[Task details] If a record holds a picture, omit that picture and copy everything else exactly.

[Information provided]
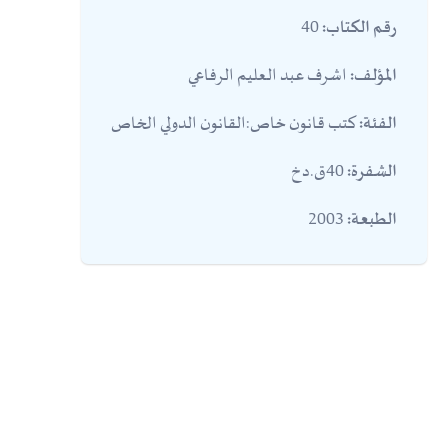
40
رقم الكتاب:
اشرف عبد العليم الرفاعي
المؤلف:
كتب قانون خاص:القانون الدولي الخاص
الفئة:
40ق.دخ
الشفرة:
2003
الطبعة:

[Problem solution]
40
رقم الكتاب:
اشرف عبد العليم الرفاعي
المؤلف:
كتب قانون خاص:القانون الدولي الخاص
الفئة:
40ق.دخ
الشفرة:
2003
الطبعة:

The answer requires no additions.